▶ [PROBLEM REQUIREMENTS]: Would you return every entry, exactly as it is written?

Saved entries
━━━━━━━━

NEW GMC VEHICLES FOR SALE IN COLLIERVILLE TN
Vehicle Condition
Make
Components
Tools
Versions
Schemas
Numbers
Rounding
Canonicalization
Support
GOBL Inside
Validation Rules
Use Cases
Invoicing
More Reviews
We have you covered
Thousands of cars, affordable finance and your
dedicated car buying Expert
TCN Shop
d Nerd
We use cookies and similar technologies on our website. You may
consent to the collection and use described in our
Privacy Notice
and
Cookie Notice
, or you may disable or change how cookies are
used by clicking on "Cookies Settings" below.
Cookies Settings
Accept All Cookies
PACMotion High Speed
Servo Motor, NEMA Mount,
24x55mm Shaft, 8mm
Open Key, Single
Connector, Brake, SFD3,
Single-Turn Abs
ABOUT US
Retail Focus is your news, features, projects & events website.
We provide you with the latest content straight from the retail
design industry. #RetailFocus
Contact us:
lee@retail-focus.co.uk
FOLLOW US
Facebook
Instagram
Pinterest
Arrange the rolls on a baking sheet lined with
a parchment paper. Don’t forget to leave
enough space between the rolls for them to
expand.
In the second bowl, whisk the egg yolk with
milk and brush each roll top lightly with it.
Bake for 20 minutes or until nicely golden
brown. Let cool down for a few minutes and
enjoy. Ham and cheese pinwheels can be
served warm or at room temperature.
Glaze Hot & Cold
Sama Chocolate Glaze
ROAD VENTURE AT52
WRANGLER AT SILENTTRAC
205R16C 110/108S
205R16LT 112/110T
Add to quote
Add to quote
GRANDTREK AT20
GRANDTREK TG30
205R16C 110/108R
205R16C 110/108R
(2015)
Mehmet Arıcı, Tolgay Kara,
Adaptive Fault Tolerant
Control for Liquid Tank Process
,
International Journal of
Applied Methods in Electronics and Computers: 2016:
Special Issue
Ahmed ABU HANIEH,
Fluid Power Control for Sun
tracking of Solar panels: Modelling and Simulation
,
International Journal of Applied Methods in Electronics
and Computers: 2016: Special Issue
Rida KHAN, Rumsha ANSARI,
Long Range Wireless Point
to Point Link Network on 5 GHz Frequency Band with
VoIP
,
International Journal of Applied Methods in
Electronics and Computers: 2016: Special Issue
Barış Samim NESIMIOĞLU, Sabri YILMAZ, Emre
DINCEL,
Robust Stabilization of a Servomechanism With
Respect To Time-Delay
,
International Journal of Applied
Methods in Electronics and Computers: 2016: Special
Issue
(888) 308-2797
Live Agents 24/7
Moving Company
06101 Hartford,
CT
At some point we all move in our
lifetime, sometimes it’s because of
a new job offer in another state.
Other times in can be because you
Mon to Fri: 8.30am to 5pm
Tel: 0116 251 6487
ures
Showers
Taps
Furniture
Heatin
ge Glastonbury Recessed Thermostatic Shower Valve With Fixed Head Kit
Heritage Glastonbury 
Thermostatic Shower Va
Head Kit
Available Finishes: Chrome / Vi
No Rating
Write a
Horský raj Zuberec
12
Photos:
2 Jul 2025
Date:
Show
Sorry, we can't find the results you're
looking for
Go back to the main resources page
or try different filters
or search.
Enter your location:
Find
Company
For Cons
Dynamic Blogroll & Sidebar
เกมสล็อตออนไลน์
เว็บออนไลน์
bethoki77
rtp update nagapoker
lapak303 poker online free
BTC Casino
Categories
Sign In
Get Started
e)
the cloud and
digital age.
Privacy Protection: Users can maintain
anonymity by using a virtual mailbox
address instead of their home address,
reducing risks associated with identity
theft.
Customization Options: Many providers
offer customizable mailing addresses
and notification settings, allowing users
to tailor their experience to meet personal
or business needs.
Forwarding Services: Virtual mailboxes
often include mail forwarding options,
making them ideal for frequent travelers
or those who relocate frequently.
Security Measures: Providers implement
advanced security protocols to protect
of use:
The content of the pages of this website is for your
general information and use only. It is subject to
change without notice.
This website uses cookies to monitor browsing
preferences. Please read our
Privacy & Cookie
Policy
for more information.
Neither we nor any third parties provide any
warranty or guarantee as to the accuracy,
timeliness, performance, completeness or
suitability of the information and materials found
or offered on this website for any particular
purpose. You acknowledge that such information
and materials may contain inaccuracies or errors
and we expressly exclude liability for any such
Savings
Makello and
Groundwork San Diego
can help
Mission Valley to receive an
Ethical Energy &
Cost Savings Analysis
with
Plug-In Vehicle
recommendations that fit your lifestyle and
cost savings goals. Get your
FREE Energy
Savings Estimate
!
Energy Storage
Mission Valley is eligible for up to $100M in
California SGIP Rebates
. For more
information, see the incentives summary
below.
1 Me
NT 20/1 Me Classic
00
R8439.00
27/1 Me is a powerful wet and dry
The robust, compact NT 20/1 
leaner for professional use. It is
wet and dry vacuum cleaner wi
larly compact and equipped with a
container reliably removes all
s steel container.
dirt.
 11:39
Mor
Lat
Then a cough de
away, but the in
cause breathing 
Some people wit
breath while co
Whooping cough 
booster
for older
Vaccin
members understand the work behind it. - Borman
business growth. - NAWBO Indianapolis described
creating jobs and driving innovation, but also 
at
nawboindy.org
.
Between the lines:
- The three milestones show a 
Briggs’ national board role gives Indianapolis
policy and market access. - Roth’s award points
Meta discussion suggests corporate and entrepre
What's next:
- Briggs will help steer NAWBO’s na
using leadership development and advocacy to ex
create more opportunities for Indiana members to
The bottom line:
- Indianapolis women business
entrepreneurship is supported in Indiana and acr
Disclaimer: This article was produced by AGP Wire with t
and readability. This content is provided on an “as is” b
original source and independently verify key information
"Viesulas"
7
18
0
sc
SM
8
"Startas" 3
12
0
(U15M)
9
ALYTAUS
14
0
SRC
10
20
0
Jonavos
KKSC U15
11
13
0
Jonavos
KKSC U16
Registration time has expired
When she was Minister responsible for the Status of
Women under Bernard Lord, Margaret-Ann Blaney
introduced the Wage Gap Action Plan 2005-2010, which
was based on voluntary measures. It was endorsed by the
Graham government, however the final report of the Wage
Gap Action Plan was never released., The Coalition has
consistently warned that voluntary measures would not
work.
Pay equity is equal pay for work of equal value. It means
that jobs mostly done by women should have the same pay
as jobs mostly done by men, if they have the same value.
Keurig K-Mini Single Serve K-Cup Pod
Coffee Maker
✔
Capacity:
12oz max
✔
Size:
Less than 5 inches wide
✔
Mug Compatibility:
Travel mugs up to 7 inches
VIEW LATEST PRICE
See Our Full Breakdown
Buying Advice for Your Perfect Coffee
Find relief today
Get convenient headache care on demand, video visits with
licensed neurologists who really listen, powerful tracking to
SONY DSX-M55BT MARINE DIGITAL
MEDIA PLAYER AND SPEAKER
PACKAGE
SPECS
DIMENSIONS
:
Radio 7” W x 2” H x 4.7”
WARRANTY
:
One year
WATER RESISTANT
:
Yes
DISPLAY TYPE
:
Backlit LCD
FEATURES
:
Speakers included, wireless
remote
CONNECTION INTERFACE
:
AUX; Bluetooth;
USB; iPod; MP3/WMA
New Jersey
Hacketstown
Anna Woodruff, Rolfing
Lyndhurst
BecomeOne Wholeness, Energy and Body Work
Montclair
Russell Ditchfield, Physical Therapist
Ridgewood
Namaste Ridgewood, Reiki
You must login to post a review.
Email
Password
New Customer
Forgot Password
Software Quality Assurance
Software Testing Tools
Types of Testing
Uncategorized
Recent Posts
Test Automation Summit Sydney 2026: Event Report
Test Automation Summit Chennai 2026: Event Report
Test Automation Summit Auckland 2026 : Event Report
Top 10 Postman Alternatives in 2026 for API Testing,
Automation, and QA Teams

━━━━━━━━

▶ [OUTPUT FOR THIS EXERCISE]:
NEW GMC VEHICLES FOR SALE IN COLLIERVILLE TN
Vehicle Condition
Make
Components
Tools
Versions
Schemas
Numbers
Rounding
Canonicalization
Support
GOBL Inside
Validation Rules
Use Cases
Invoicing
More Reviews
We have you covered
Thousands of cars, affordable finance and your
dedicated car buying Expert
TCN Shop
d Nerd
We use cookies and similar technologies on our website. You may
consent to the collection and use described in our
Privacy Notice
and
Cookie Notice
, or you may disable or change how cookies are
used by clicking on "Cookies Settings" below.
Cookies Settings
Accept All Cookies
PACMotion High Speed
Servo Motor, NEMA Mount,
24x55mm Shaft, 8mm
Open Key, Single
Connector, Brake, SFD3,
Single-Turn Abs
ABOUT US
Retail Focus is your news, features, projects & events website.
We provide you with the latest content straight from the retail
design industry. #RetailFocus
Contact us:
lee@retail-focus.co.uk
FOLLOW US
Facebook
Instagram
Pinterest
Arrange the rolls on a baking sheet lined with
a parchment paper. Don’t forget to leave
enough space between the rolls for them to
expand.
In the second bowl, whisk the egg yolk with
milk and brush each roll top lightly with it.
Bake for 20 minutes or until nicely golden
brown. Let cool down for a few minutes and
enjoy. Ham and cheese pinwheels can be
served warm or at room temperature.
Glaze Hot & Cold
Sama Chocolate Glaze
ROAD VENTURE AT52
WRANGLER AT SILENTTRAC
205R16C 110/108S
205R16LT 112/110T
Add to quote
Add to quote
GRANDTREK AT20
GRANDTREK TG30
205R16C 110/108R
205R16C 110/108R
(2015)
Mehmet Arıcı, Tolgay Kara,
Adaptive Fault Tolerant
Control for Liquid Tank Process
,
International Journal of
Applied Methods in Electronics and Computers: 2016:
Special Issue
Ahmed ABU HANIEH,
Fluid Power Control for Sun
tracking of Solar panels: Modelling and Simulation
,
International Journal of Applied Methods in Electronics
and Computers: 2016: Special Issue
Rida KHAN, Rumsha ANSARI,
Long Range Wireless Point
to Point Link Network on 5 GHz Frequency Band with
VoIP
,
International Journal of Applied Methods in
Electronics and Computers: 2016: Special Issue
Barış Samim NESIMIOĞLU, Sabri YILMAZ, Emre
DINCEL,
Robust Stabilization of a Servomechanism With
Respect To Time-Delay
,
International Journal of Applied
Methods in Electronics and Computers: 2016: Special
Issue
(888) 308-2797
Live Agents 24/7
Moving Company
06101 Hartford,
CT
At some point we all move in our
lifetime, sometimes it’s because of
a new job offer in another state.
Other times in can be because you
Mon to Fri: 8.30am to 5pm
Tel: 0116 251 6487
ures
Showers
Taps
Furniture
Heatin
ge Glastonbury Recessed Thermostatic Shower Valve With Fixed Head Kit
Heritage Glastonbury 
Thermostatic Shower Va
Head Kit
Available Finishes: Chrome / Vi
No Rating
Write a
Horský raj Zuberec
12
Photos:
2 Jul 2025
Date:
Show
Sorry, we can't find the results you're
looking for
Go back to the main resources page
or try different filters
or search.
Enter your location:
Find
Company
For Cons
Dynamic Blogroll & Sidebar
เกมสล็อตออนไลน์
เว็บออนไลน์
bethoki77
rtp update nagapoker
lapak303 poker online free
BTC Casino
Categories
Sign In
Get Started
e)
the cloud and
digital age.
Privacy Protection: Users can maintain
anonymity by using a virtual mailbox
address instead of their home address,
reducing risks associated with identity
theft.
Customization Options: Many providers
offer customizable mailing addresses
and notification settings, allowing users
to tailor their experience to meet personal
or business needs.
Forwarding Services: Virtual mailboxes
often include mail forwarding options,
making them ideal for frequent travelers
or those who relocate frequently.
Security Measures: Providers implement
advanced security protocols to protect
of use:
The content of the pages of this website is for your
general information and use only. It is subject to
change without notice.
This website uses cookies to monitor browsing
preferences. Please read our
Privacy & Cookie
Policy
for more information.
Neither we nor any third parties provide any
warranty or guarantee as to the accuracy,
timeliness, performance, completeness or
suitability of the information and materials found
or offered on this website for any particular
purpose. You acknowledge that such information
and materials may contain inaccuracies or errors
and we expressly exclude liability for any such
Savings
Makello and
Groundwork San Diego
can help
Mission Valley to receive an
Ethical Energy &
Cost Savings Analysis
with
Plug-In Vehicle
recommendations that fit your lifestyle and
cost savings goals. Get your
FREE Energy
Savings Estimate
!
Energy Storage
Mission Valley is eligible for up to $100M in
California SGIP Rebates
. For more
information, see the incentives summary
below.
1 Me
NT 20/1 Me Classic
00
R8439.00
27/1 Me is a powerful wet and dry
The robust, compact NT 20/1 
leaner for professional use. It is
wet and dry vacuum cleaner wi
larly compact and equipped with a
container reliably removes all
s steel container.
dirt.
 11:39
Mor
Lat
Then a cough de
away, but the in
cause breathing 
Some people wit
breath while co
Whooping cough 
booster
for older
Vaccin
members understand the work behind it. - Borman
business growth. - NAWBO Indianapolis described
creating jobs and driving innovation, but also 
at
nawboindy.org
.
Between the lines:
- The three milestones show a 
Briggs’ national board role gives Indianapolis
policy and market access. - Roth’s award points
Meta discussion suggests corporate and entrepre
What's next:
- Briggs will help steer NAWBO’s na
using leadership development and advocacy to ex
create more opportunities for Indiana members to
The bottom line:
- Indianapolis women business
entrepreneurship is supported in Indiana and acr
Disclaimer: This article was produced by AGP Wire with t
and readability. This content is provided on an “as is” b
original source and independently verify key information
"Viesulas"
7
18
0
sc
SM
8
"Startas" 3
12
0
(U15M)
9
ALYTAUS
14
0
SRC
10
20
0
Jonavos
KKSC U15
11
13
0
Jonavos
KKSC U16
Registration time has expired
When she was Minister responsible for the Status of
Women under Bernard Lord, Margaret-Ann Blaney
introduced the Wage Gap Action Plan 2005-2010, which
was based on voluntary measures. It was endorsed by the
Graham government, however the final report of the Wage
Gap Action Plan was never released., The Coalition has
consistently warned that voluntary measures would not
work.
Pay equity is equal pay for work of equal value. It means
that jobs mostly done by women should have the same pay
as jobs mostly done by men, if they have the same value.
Keurig K-Mini Single Serve K-Cup Pod
Coffee Maker
✔
Capacity:
12oz max
✔
Size:
Less than 5 inches wide
✔
Mug Compatibility:
Travel mugs up to 7 inches
VIEW LATEST PRICE
See Our Full Breakdown
Buying Advice for Your Perfect Coffee
Find relief today
Get convenient headache care on demand, video visits with
licensed neurologists who really listen, powerful tracking to
SONY DSX-M55BT MARINE DIGITAL
MEDIA PLAYER AND SPEAKER
PACKAGE
SPECS
DIMENSIONS
:
Radio 7” W x 2” H x 4.7”
WARRANTY
:
One year
WATER RESISTANT
:
Yes
DISPLAY TYPE
:
Backlit LCD
FEATURES
:
Speakers included, wireless
remote
CONNECTION INTERFACE
:
AUX; Bluetooth;
USB; iPod; MP3/WMA
New Jersey
Hacketstown
Anna Woodruff, Rolfing
Lyndhurst
BecomeOne Wholeness, Energy and Body Work
Montclair
Russell Ditchfield, Physical Therapist
Ridgewood
Namaste Ridgewood, Reiki
You must login to post a review.
Email
Password
New Customer
Forgot Password
Software Quality Assurance
Software Testing Tools
Types of Testing
Uncategorized
Recent Posts
Test Automation Summit Sydney 2026: Event Report
Test Automation Summit Chennai 2026: Event Report
Test Automation Summit Auckland 2026 : Event Report
Top 10 Postman Alternatives in 2026 for API Testing,
Automation, and QA Teams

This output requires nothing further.